# 721 Thunder Jet Rd.



## TJETDRAGRACER (Jan 25, 2008)

*My New T-Jet Repair Shop is open for business. 
{ 721 Thunder Jet Rd. Swartz Creek MI }
Your welcome to take a dip in the pond wile your waiting for your car. 
I put a lot of time into this diorama ~ Hope you like it. *


----------



## sidecar53 (May 14, 2006)

Nice!!


----------



## Hilltop Raceway (Feb 12, 2006)

Always glad to see new shops around the country open up!!! :thumbsup::thumbsup: RM


----------



## alpink (Aug 22, 2010)

pretty cool.
good weathering work on the buildings


----------



## TJETDRAGRACER (Jan 25, 2008)

Thanks Everyone, for liking my t-jet repair shop did you notice,
I took the idea for the rusty Camaro out front from Antique Archaeology ~ American Pickers. 
Adding some Greenlight 1:64 scale garage accessories soon.
My weathering on the buildings needs a little work, may tone it down a bit with a some sanding.


----------



## alpink (Aug 22, 2010)

those greenlight accessories are 1/64 scale and may appear too big with HO scale buildings


----------



## TJETDRAGRACER (Jan 25, 2008)

The Greenlight 1:64 scale garage accessories, The floor jack definitely looks out of scale.
I think the tool box should be ok, The engine puller I can distress it with a little rust paint to appear a little smaller. The light stand should be ok, The gas pump probably will not use.
Putting the tool box in the barn with my homemade tool bench.
Glad I was thinking when I built the barn with a removable roof.


----------



## TJETDRAGRACER (Jan 25, 2008)

*New Shop Pics
67' Corvette loaded up on my car trailer ready to be delivered to a customer.
My 57' Chevy Rat Rod / Tow Vehicle, Mounted on a One ton dually truck chassis.
Some inside details of the barn. ~ Just installed an Auto Lift inside the garage.
*


----------



## alpink (Aug 22, 2010)

all the little touchs add up to a very nice, well thought out diorama.
nice shop property.
Like the doghouse and the "sofa" on the porch!
LOL


----------



## XracerHO (Feb 6, 2008)

Always glad to see another shop open & GREAT diorama!! :thumbsup::thumbsup: ..RL


----------



## Hilltop Raceway (Feb 12, 2006)

Good stuff here, like that lift... :thumbsup::thumbsup: RM


----------



## TJETDRAGRACER (Jan 25, 2008)

*Thanks Everyone for liking my shop.
Here is one more pic of the inside of the barn & planing on adding some more GreenLight accessories, When thay don't look right to scale with the t-jets I trim them down a bit.
Like the Drill press looks to be to high for an 1:82 / 1:72 scale figure.

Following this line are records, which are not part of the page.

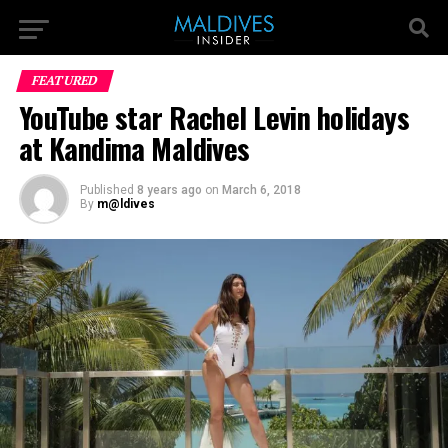
FEATURED
YouTube star Rachel Levin holidays
at Kandima Maldives
Published
8 years ago
on
March 6, 2018
By
m@ldives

I know this whole scale thing can drive you crazy. I mix & match 1:87 / 1:72 & 1:64 scales.
If it looks close to scale for the diorama your building then that's good enough I say. 
The GreenLight 1:64 car trailer, I took 1/4" out of the middle and took 3/8" off the front & put different wheels & tires on it. ~ The floor jack I trimed down but it sill look's to big. 
*


----------



## Ralphthe3rd (Feb 24, 2011)

Very Nice Shop and Diorama, I'm glad to see others modeling scenes like this :thumbsup:


----------



## Bubba 123 (Sep 10, 2010)

sidecar53 said:


> Nice!!


Wish I had it In a 1:1 scale Here!! :thumbsup:

Bubba 123 :wave:


----------



## LostDog44 (Mar 18, 2013)

Great job, very nice!!!!


----------